--- Data shown Enclosed Below ---

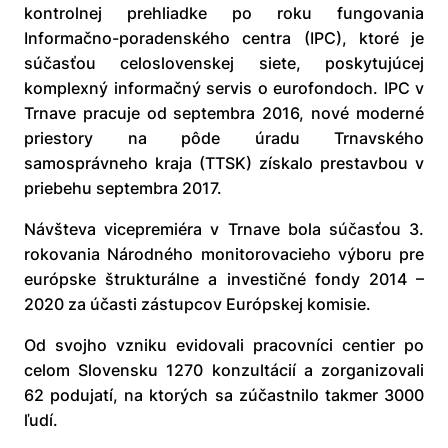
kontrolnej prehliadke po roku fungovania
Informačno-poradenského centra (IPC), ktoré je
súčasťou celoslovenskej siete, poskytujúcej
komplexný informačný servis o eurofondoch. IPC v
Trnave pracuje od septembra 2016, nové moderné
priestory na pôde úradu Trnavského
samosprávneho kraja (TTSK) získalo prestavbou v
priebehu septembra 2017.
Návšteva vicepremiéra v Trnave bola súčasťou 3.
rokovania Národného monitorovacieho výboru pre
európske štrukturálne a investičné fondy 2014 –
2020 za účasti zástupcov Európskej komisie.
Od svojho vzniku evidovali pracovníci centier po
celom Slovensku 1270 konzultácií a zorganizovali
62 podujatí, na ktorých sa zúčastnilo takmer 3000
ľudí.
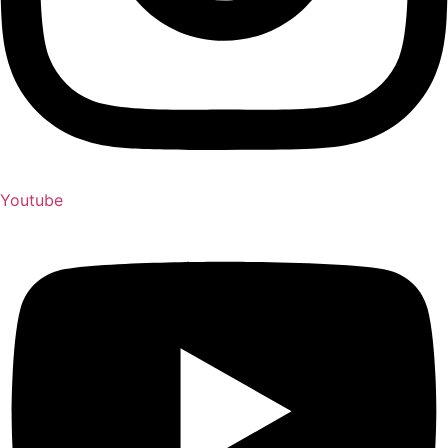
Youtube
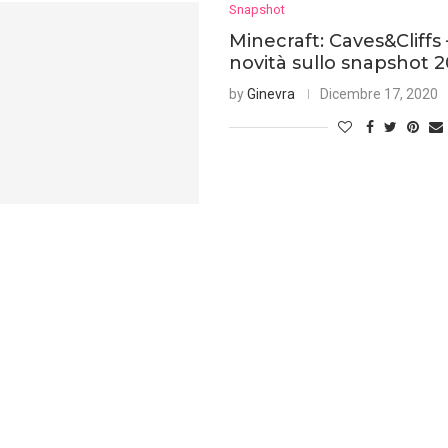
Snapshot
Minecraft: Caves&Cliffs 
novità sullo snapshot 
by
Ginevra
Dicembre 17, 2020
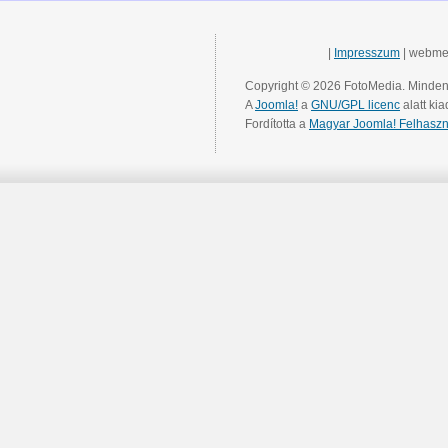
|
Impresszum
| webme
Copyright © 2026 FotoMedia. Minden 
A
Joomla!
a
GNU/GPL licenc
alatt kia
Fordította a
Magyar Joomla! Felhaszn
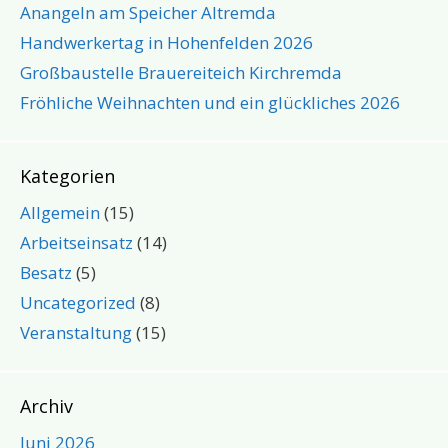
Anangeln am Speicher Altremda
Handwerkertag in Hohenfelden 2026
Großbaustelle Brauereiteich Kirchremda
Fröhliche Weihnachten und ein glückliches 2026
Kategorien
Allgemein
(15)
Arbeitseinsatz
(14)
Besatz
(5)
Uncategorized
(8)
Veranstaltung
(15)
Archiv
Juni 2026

--- End of Enclosed Data shown ---
--- Data shown Enclosed Below ---

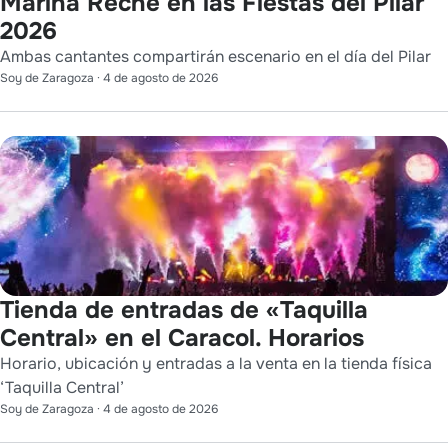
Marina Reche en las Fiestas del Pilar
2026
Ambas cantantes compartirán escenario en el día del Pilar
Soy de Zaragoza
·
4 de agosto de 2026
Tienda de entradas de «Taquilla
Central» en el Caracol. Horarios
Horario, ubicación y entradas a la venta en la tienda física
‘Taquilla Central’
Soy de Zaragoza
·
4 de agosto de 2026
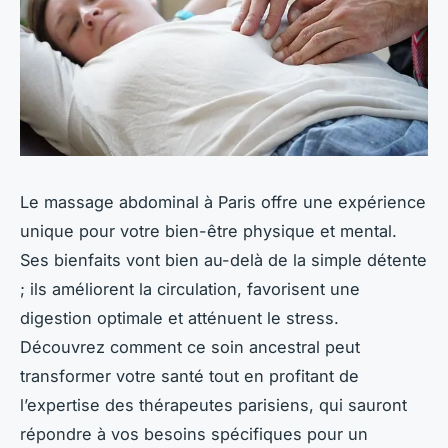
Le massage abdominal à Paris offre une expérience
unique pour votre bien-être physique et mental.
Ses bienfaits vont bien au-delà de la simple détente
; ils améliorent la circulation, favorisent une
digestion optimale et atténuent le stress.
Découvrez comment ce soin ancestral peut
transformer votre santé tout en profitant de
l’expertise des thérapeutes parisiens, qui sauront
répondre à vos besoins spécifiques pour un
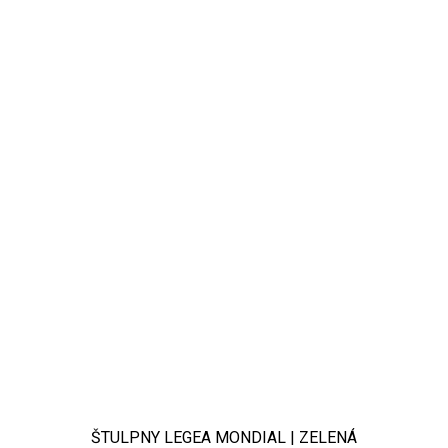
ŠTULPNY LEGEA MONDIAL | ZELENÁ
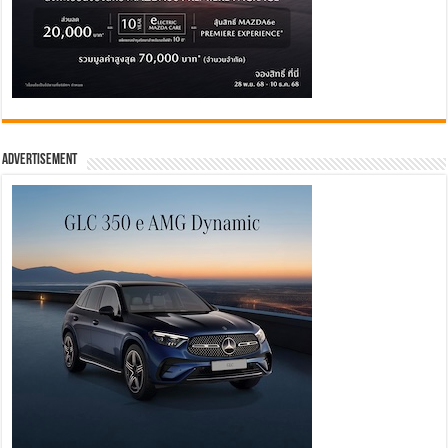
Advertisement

--- End of Enclosed Data shown ---
--- Data shown Enclosed Below ---

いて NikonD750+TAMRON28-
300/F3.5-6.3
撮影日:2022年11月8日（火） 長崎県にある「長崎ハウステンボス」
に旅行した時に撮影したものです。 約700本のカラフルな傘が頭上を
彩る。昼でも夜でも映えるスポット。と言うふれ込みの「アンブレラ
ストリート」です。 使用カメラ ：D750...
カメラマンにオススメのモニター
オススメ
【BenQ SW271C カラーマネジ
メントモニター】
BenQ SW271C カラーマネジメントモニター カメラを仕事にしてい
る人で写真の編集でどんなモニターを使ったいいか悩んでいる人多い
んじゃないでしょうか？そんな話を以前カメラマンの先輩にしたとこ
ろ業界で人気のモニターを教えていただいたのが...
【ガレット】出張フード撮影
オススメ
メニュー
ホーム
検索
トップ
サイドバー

--- End of Enclosed Data shown ---

- _Task prompt_: Reproduce the lines above, beginning at the line with "kontrolnej prehliadke po roku fungovania" and stopping after the line with "celom Slovensku 1270", exactly as they are.

- _Task response_:
kontrolnej prehliadke po roku fungovania
Informačno-poradenského centra (IPC), ktoré je
súčasťou celoslovenskej siete, poskytujúcej
komplexný informačný servis o eurofondoch. IPC v
Trnave pracuje od septembra 2016, nové moderné
priestory na pôde úradu Trnavského
samosprávneho kraja (TTSK) získalo prestavbou v
priebehu septembra 2017.
Návšteva vicepremiéra v Trnave bola súčasťou 3.
rokovania Národného monitorovacieho výboru pre
európske štrukturálne a investičné fondy 2014 –
2020 za účasti zástupcov Európskej komisie.
Od svojho vzniku evidovali pracovníci centier po
celom Slovensku 1270 konzultácií a zorganizovali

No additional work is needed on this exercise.